Primer día
Un nuevo amigo con e
Salió del hotel y miró a su alrededor. Cuando se dio vuelta a su izquierda, unos metros más allá, vio dos hombres que por la manera en que se movían, le parecieron policías vestidos de civil. Habían agarrado a un muchacho muy joven a quien, después de esposarlo y golpearlo en el estómago, lo empujaron a la fuerza hacia dentro de un carro que los esperaba con el motor encendido, el cual rápidamente desapareció en el tráfico de la ciudad. Todo había sucedido en pocos segundos. Nadie intervino; algunos se quedaron inmóviles, como petrificados, otros se alejaron velozmente, sin mirar.
Su viejo instinto de cazador, que de cuando en cuando reaparecía de repente, le había aconsejado no meterse en el asunto. Cogió en dirección contraria, hacia el Parque Central, como le había sugerido el portero del hotel. Pensaba llegar hasta ahí, tomar algo y coger un taxi para conocer un poco la ciudad y empezar a ambientarse.
—¿Adónde va míster Hammett? —le preguntó un desconocido que, sin darle tiempo de contestar, lo tomó por el brazo, como si fueran viejos amigos.
El hombre le sonrió amablemente y añadió:
—Soy un gran admirador suyo. Nunca hubiese imaginado que pudiera conocerle personalmente.
El tipo hablaba de manera amistosa, mientras masticaba ansiosamente un chicle, y se movía con mucha seguridad.
—Es que estoy intentando dejar de fumar —dijo el hombre cuando se dio cuenta que su acompañante lo observaba con detenimiento.

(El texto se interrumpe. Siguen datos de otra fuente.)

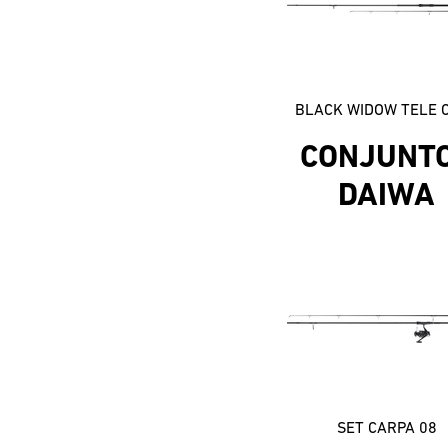
BLACK WIDOW TELE 
CONJUNT
DAIWA
SET CARPA 08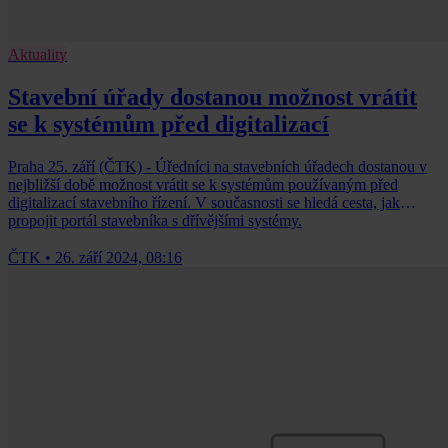
Aktuality
Stavební úřady dostanou možnost vrátit
se k systémům před digitalizací
Praha 25. září (ČTK) - Úředníci na stavebních úřadech dostanou v
nejbližší době možnost vrátit se k systémům používaným před
digitalizací stavebního řízení. V současnosti se hledá cesta, jak
propojit portál stavebníka s dřívějšími systémy.
ČTK
•
26. září 2024, 08:16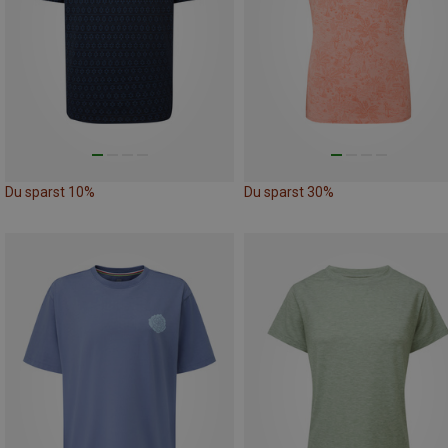
Du sparst 10%
Du sparst 30%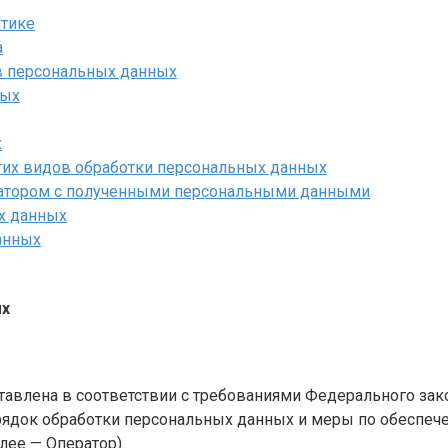
итике
а
ов персональных данных
ных
х
угих видов обработки персональных данных
ратором с полученными персональными данными
х данных
анных
ых
авлена в соответствии с требованиями Федерального зако
орядок обработки персональных данных и меры по обеспеч
лее — Оператор).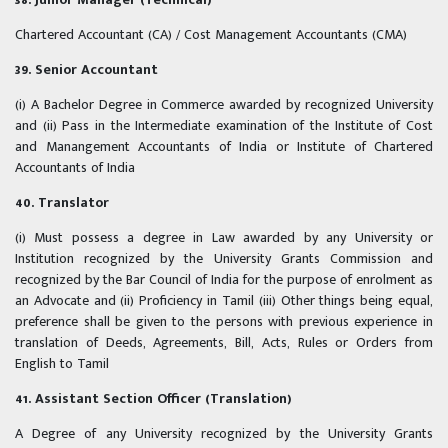
Chartered Accountant (CA) / Cost Management Accountants (CMA)
39. Senior Accountant
(i) A Bachelor Degree in Commerce awarded by recognized University
and (ii) Pass in the Intermediate examination of the Institute of Cost
and Manangement Accountants of India or Institute of Chartered
Accountants of India
40. Translator
(i) Must possess a degree in Law awarded by any University or
Institution recognized by the University Grants Commission and
recognized by the Bar Council of India for the purpose of enrolment as
an Advocate and (ii) Proficiency in Tamil (iii) Other things being equal,
preference shall be given to the persons with previous experience in
translation of Deeds, Agreements, Bill, Acts, Rules or Orders from
English to Tamil
41. Assistant Section Officer (Translation)
A Degree of any University recognized by the University Grants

Era alto, medía poco más de un metro ochenta centímetros. Tenía el rostro quemado por el sol y, cuando sonreía, mostraba una dentadura blanca y perfecta. Vestía de manera impecable: traje azul claro de dril, muy elegante y hecho seguramente a medida, corbata del mismo color sobre una camisa blanca, sombrero gris de ala ancha y zapatos negros que brillaban a la luz de sol.
—Yo no lo conozco.
—Eso no tiene importancia, míster Hammett. Ahora vamos a tomarnos una cervecita. Hoy el calor es insoportable.
Siempre pegado a su lado, el hombre, con la mano libre, sacó un pañuelo del bolsillo y se secó la frente.
—La Habana es una ciudad hermosa. Y sería perfecta si no fuera por este maldito calor.
—¿Puede soltarme el brazo? No tengo ninguna intención de escaparme —dijo el hombre que el otro llamaba míster Hammett.